Urine cytology in monitoring recurrence in urothelial carcinoma after radical cystectomy and urinary diversion
Urothelial carcinoma of the bladder is the most common cancer of the urinary tract, and radical cystectomy and urinary diversion (RC-UD) remains the standard treatment for patients with muscle-invasive cancer. After surgery, however, 2-6% of patients will experience recurrence of urothelial carcinoma in the upper urinary tract, and up to 17% in the urethra. Recurrence can be monitored through urinary cytology (UCy). While previous studies have evaluated the performance of UCy in patients that have undergone radical cystectomy, the efficacy of UCy in post-RC-UD surveillance is unclear. UCy is, however, the most commonly used method in detecting recurrence of urothelial recurrence after RC-UD.  In this retrospective cohort study, 111 patients were followed up for a mean of 40.8 months to determine the value of UCy in the surveillance of recurrences within remnant urothelium (RRU) in patients that have undergone RC-UD for urothelial carcinoma.

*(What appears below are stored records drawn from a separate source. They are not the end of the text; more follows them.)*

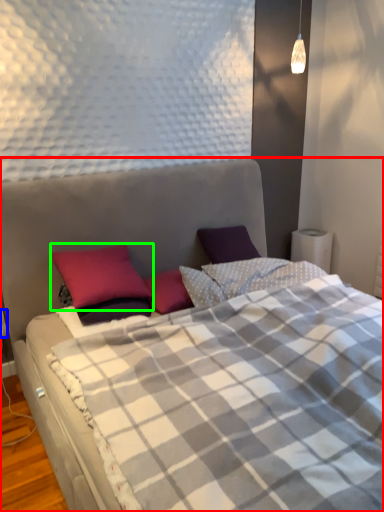 Question: Which is nearer to the bed (highlighted by a red box)? electric outlet (highlighted by a blue box) or pillow (highlighted by a green box).

Choices:
 (A) electric outlet
 (B) pillow

Answer: (B) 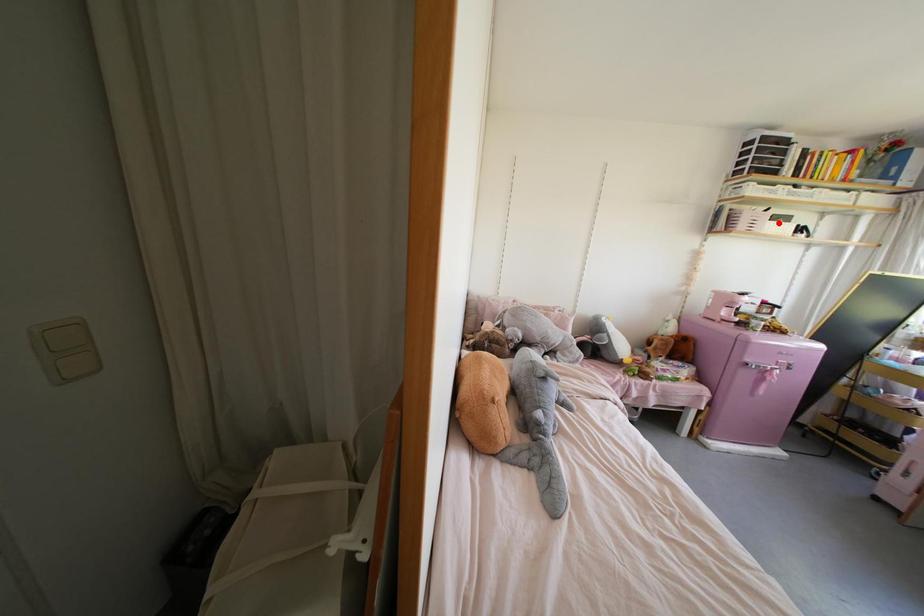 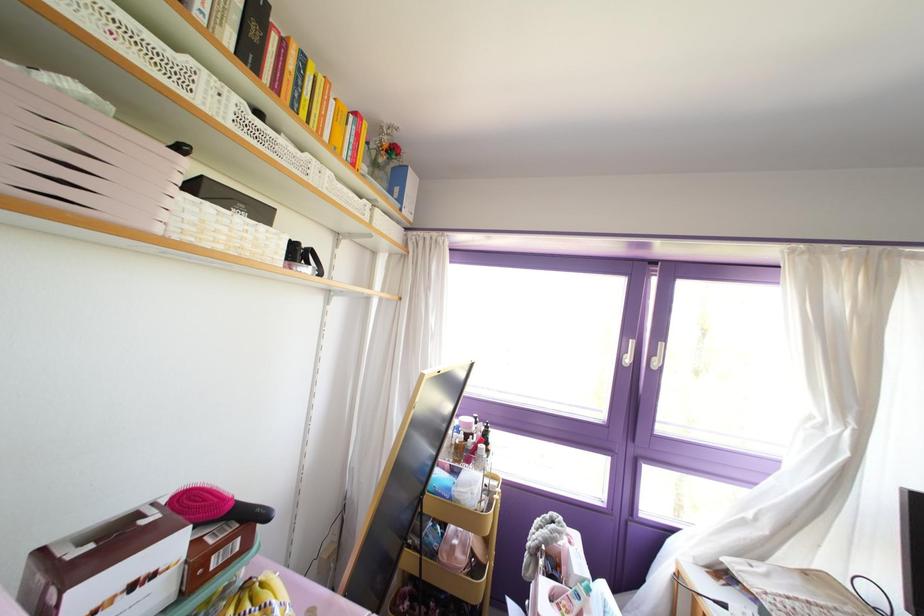 Find the pixel in the second image that matches the highlighted location in the first image.

(237, 219) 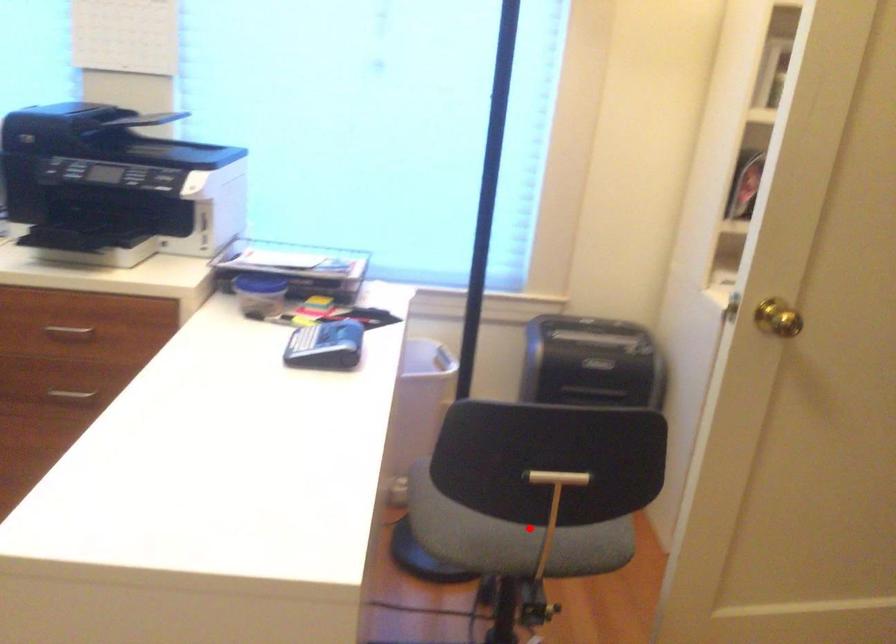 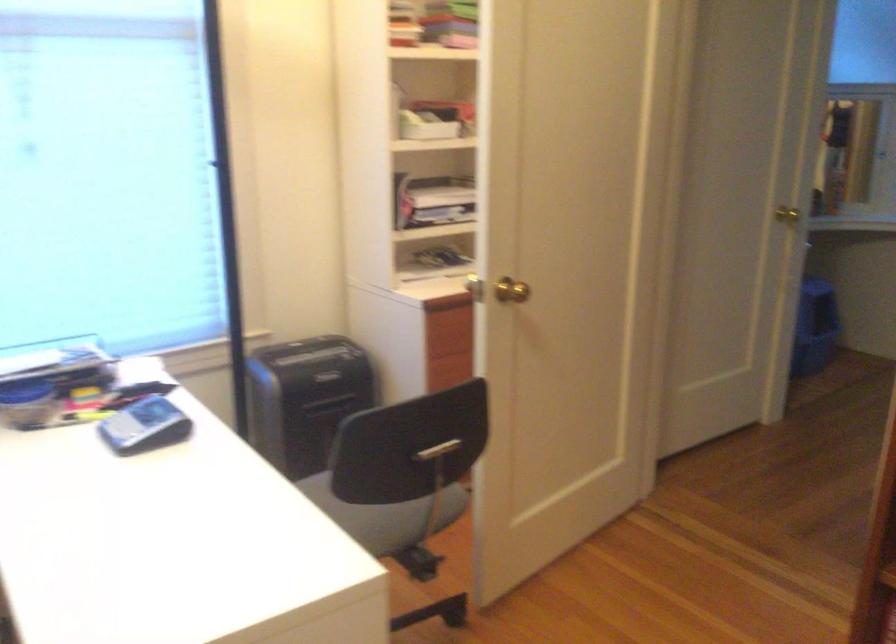 Question: I am providing you with two images of the same scene from different viewpoints. A red point is shown in image1. For the corresponding object point in image2, is it positioned nearer or farther from the camera?

Choices:
 (A) Nearer
 (B) Farther

Answer: (B) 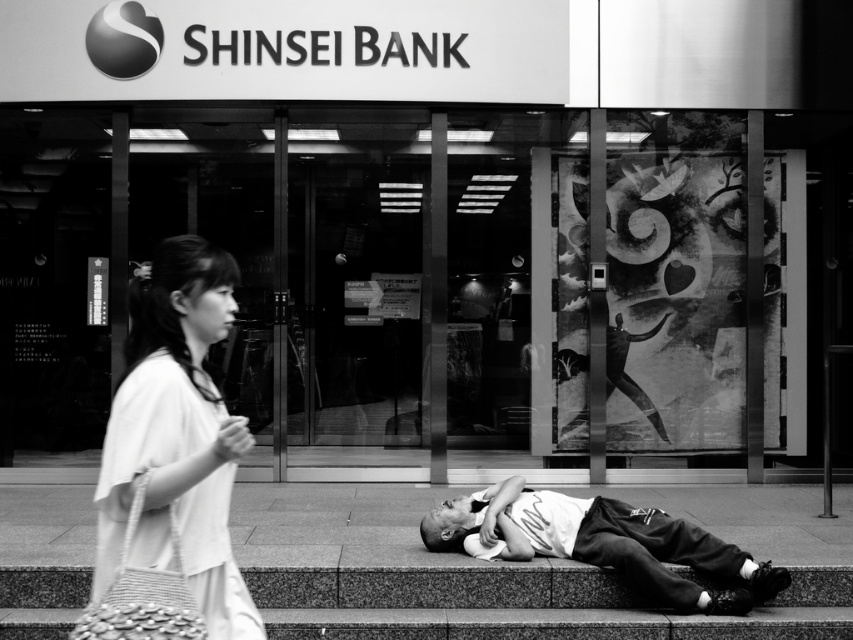 Is granite pavement at lower center positioned before white fabric bag at left?

No, it is behind white fabric bag at left.

Is granite pavement at lower center wider than white fabric bag at left?

Correct, the width of granite pavement at lower center exceeds that of white fabric bag at left.

Identify the location of granite pavement at lower center. (518, 566).

Is granite pavement at lower center thinner than white cotton shirt at lower center?

Incorrect, granite pavement at lower center's width is not less than white cotton shirt at lower center's.

Based on the photo, who is positioned more to the right, granite pavement at lower center or white cotton shirt at lower center?

white cotton shirt at lower center

Is point (265, 554) positioned behind point (426, 547)?

That is True.

I want to click on granite pavement at lower center, so click(x=518, y=566).

Who is more distant from viewer, (222, 509) or (666, 525)?

The point (666, 525) is more distant.

Is point (126, 515) positioned in front of point (657, 576)?

Yes, point (126, 515) is closer to viewer.

Image resolution: width=853 pixels, height=640 pixels. What do you see at coordinates (177, 436) in the screenshot? I see `white fabric bag at left` at bounding box center [177, 436].

I want to click on white fabric bag at left, so click(x=177, y=436). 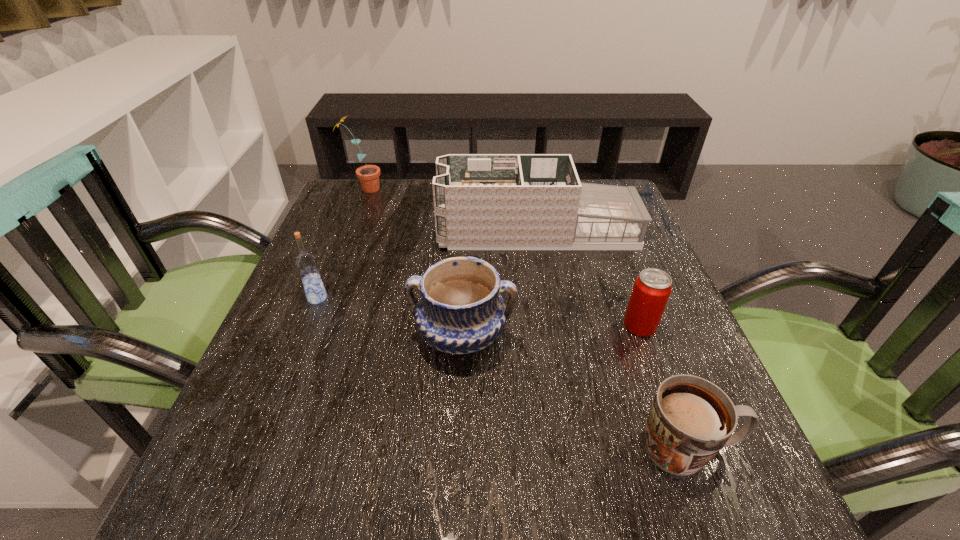 Where is `free space that satisfies the following two spatial constraints: 1. at the entrance of the dollhouse; 2. on the right side of the can`? Image resolution: width=960 pixels, height=540 pixels. free space that satisfies the following two spatial constraints: 1. at the entrance of the dollhouse; 2. on the right side of the can is located at coordinates (553, 326). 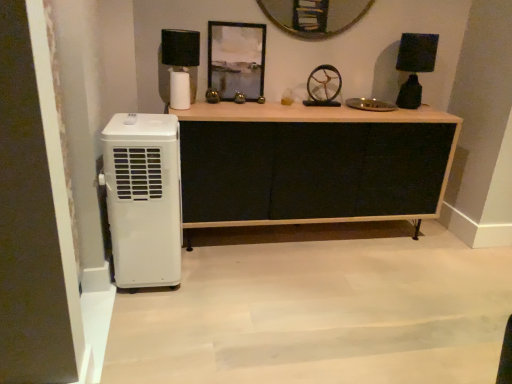 Question: From the image's perspective, is black matte lampshade at upper left, which appears as the second lamp when viewed from the right, positioned above or below black fabric cabinet at center?

Choices:
 (A) below
 (B) above

Answer: (B)

Question: From a real-world perspective, is black matte lampshade at upper left, the first lamp in the left-to-right sequence, positioned above or below black fabric cabinet at center?

Choices:
 (A) above
 (B) below

Answer: (A)

Question: Which is nearer to the metallic gold wheel at center?

Choices:
 (A) white plastic air conditioner at left
 (B) metallic silver frame at upper center
 (C) black matte lamp at right, arranged as the 1th lamp when viewed from the right
 (D) black matte lampshade at upper left, which appears as the second lamp when viewed from the right
 (E) black fabric cabinet at center

Answer: (C)

Question: Which object is the farthest from the white plastic air conditioner at left?

Choices:
 (A) black fabric cabinet at center
 (B) metallic silver frame at upper center
 (C) black matte lamp at right, the second lamp when ordered from left to right
 (D) metallic gold wheel at center
 (E) black matte lampshade at upper left, which appears as the second lamp when viewed from the right

Answer: (C) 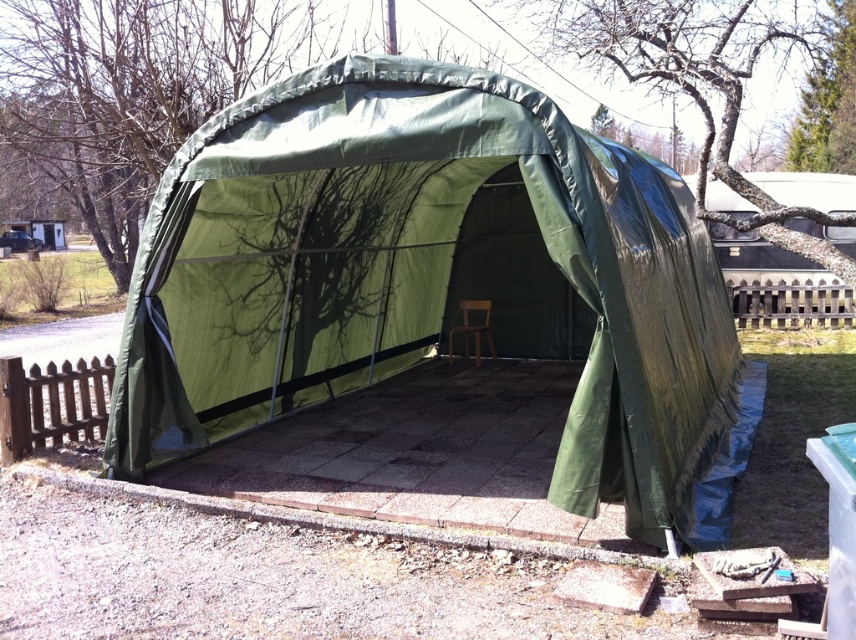 Can you confirm if green fabric tent at center is bigger than brown matte chair at center?

Indeed, green fabric tent at center has a larger size compared to brown matte chair at center.

Is green fabric tent at center to the left of brown matte chair at center from the viewer's perspective?

Incorrect, green fabric tent at center is not on the left side of brown matte chair at center.

Measure the distance between green fabric tent at center and camera.

The distance of green fabric tent at center from camera is 4.35 meters.

You are a GUI agent. You are given a task and a screenshot of the screen. Output one action in this format:
    pyautogui.click(x=<x>, y=<y>)
    Task: Click on the green fabric tent at center
    The width and height of the screenshot is (856, 640).
    Given the screenshot: What is the action you would take?
    pyautogui.click(x=432, y=280) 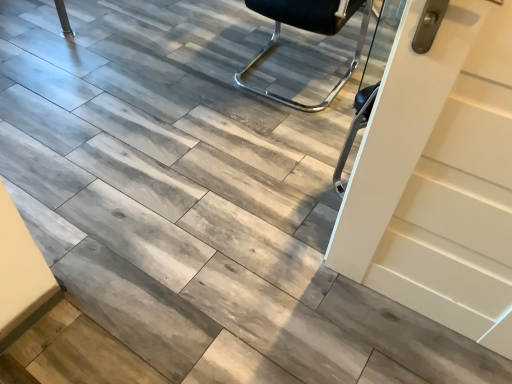 This screenshot has width=512, height=384. What are the coordinates of `vacant position to the left of white glossy door at right` in the screenshot? It's located at (295, 298). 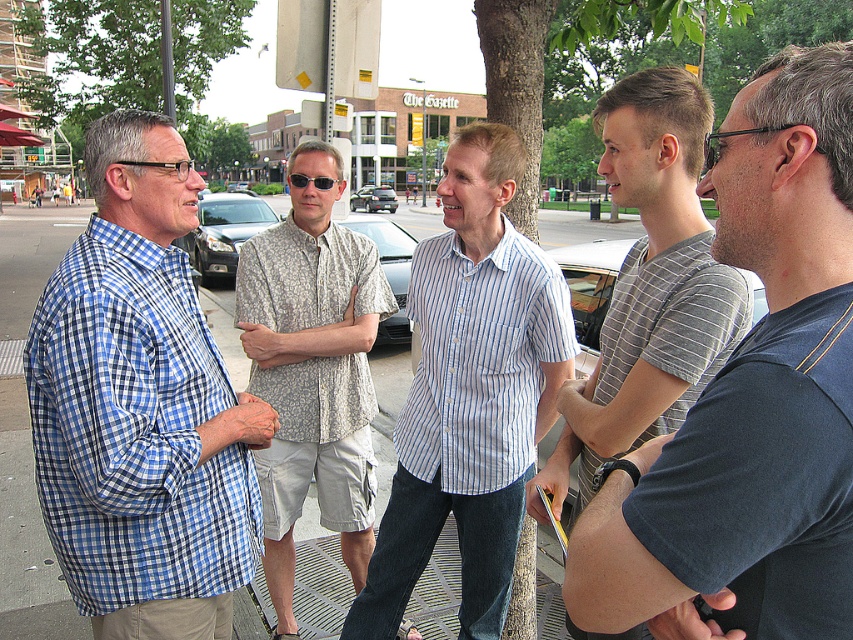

Disease recurrence was defined as any documented histologic evidence of urothelial carcinoma in the remnant urothelium after cystectomy. With 111 patients having had 1 or more UCy performed, this yielded 477 UCy samples. Researchers found that positive or suspicious UCy results for 12 of 111 patients, 9 of whom had an RRU. A diagnosis of atypical urothelial cells (AUC) was made for 8.6% of samples, corresponding to 29 patients, of which 21.4% went on to develop RRU. The sensitivity, specificity, positive predictive value, and negative predictive value of UCy for RRU were 82%, 97%, 75%, and 98%, respectively. This study therefore shows that UCy may have good sensitivity and high specificity in detecting RRU after after RC-UD for urothelial carcinoma.